Employment and earnings statistics (SWL), wages and working hours

What does the survey comprise?

Purpose

A description of employment, pay and working hours of employees.

Target population

All jobs of employees in the Netherlands, in practice all jobs that fall under the Dutch wage tax legislation. Jobs of Dutch people working abroad are excluded, jobs of foreigners working in the Netherlands are included. There are no restrictions based on age or weekly working hours. Jobs of self-employed workers are excluded.

Statistical unit

Job. Because each job belongs to a person and to a company, jobs can be classified by personal and corporate characteristics.

Date/year survey started

In 2006 the SWL replaced the employment and wages survey (EWL). Before 2006 data were collected by surveying companies; now wage declarations to the tax authority are used as the source of the data.

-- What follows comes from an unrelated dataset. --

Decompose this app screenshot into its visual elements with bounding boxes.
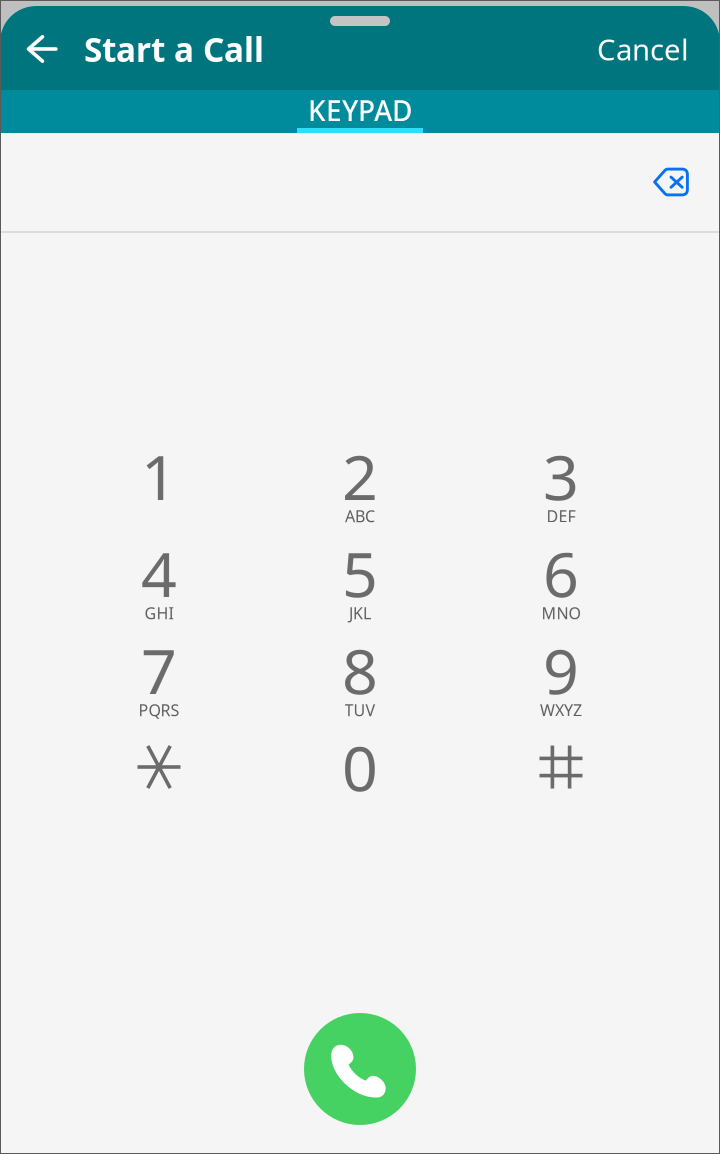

For the period 1995 to 2005 data on employment, pay and working hours of workers are available from the EWL, the predecessor of the SWL.

Frequency

Annual.

Publication strategy

Figures for 2009 are definite; figures for 2010 are provisional. New figures for 2011 will be published in December 2012, these will be definite.

How is the survey conducted?

Survey type

Registration. The main source of the data is the register with information on wages and social contributions of the organisation responsible for the implementation of social insurance and benefits (UWV).

Survey method

Companies with salaried staff periodically usually every month or every four weeks, declare salaries paid to the tax authority. The tax authority collects wage tax and employee insurance premiums from each company. Statistics Netherlands receives complete company level information about the rating principles and associated charges and premiums from the tax authority.
The tax authority provides information about the remuneration per job to the UWV, which uses this information to construct a register with information on wages and social contributions. This register contains information on the employment history of all registered employees. These data are delivered completely by the UWV to Statistics Netherlands.

Respondents

UWV and the tax authority.

Sample size

There is no sample, the statistics are based on the complete registration. The register information on wages and social contributions contains the entire target population. In 2009 the population comprised over 500 thousand companies with a total of approximately 7.9 million jobs.

Control and correction methods

Internal consistency and completeness of the register with information on wages and social contributions is checked. Changes from previous years are also checked for plausibility. If necessary data are adjusted. Missing data are estimated and internal consistency of the different variables is also checked.

Weighting

N/a.

Quality of the results

Accuracy

The introduction of salary declarations on 1 January 2006 was initially accompanied by large problems with respect to each of the quality criteria: timeliness, completeness and accuracy. Because of this the results were delayed and the quality of the data for 2006 and 2007 was lower than intended. This was especially noticeable in results at the level of and changes in small sub-populations. From 2008 onwards the quality has improved.

Sequential comparability

Data are comparable over time with regard to definitions and methods. The values of variable properties, such as age, company size and economic activity are not fixed.

Quality strategy

Statistics Netherlands is working closely with the UWV and the tax authority to increase the quality of the data further. The strategy is to improve the quality of wage declarations as much as possible, so that as little correction as possible is needed. Statistics Netherlands monitors the quality by assessing the plausibility of time series of a large number of aggregates, and frequently of individual data of companies or jobs.